Methylation is a natural chemical process that occurs in a cycle in your body’s cells. Methylation is vital to enable your cells to make other substances work correctly and is one of the body’s most important and most common chemical processes.
If you want to describe the biochemistry of methylation, it is the addition of a methyl group (a carbon surrounded by hydrogen atoms - CH3) to another substance in the body and it occurs around a billion times per second in your body – wow, it must be important!
The process of methylation occurs in all the body’s cells but is especially crucial to healthy liver function.
When a substance receives its methyl group it can go out in the body and perform its functions. Methylation reactions are very common in the body and are involved in most body functions to a significant degree. This is why poor methylation can cause or contribute to almost all health problems.
If your body is slow or inefficient at making this cycle happen correctly, you will be prone to depression, anxiety, inflammation and fatigue and many other problems.
Methylation is a primary method of removing toxins in the phase 2 liver detoxification process.

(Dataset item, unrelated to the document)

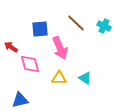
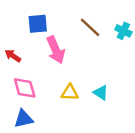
blue square: (40, 29) -> (38, 24), moved
pink arrow: (60, 48) -> (56, 50), moved
pink diamond: (30, 64) -> (25, 88), moved

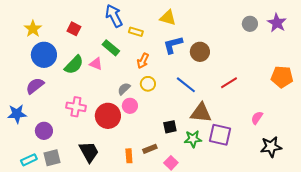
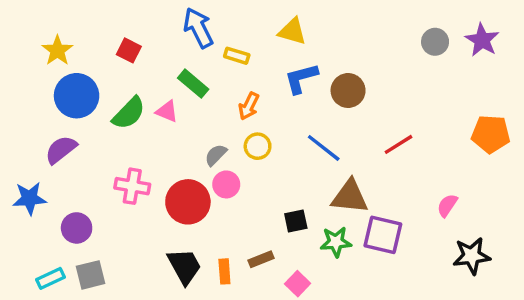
black trapezoid: (89, 152) -> (184, 266), moved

Methylation converts toxins of all kinds from insoluble or fat-soluble compounds into water soluble compounds. Once these toxins are made water soluble they can then be easily eliminated from the body via watery fluids such as the urine, sweat and bile. If this does not occur these toxins cannot be eliminated and build up in the body.
Methylation tags toxic substances so they can be changed in a way that allows the body to identify them as toxins and then eliminate them rapidly and more easily. Larger toxic molecules are then able to be eliminated through the bile, while smaller ones pass into the blood stream and are removed by the kidneys in the urine and in the sweat.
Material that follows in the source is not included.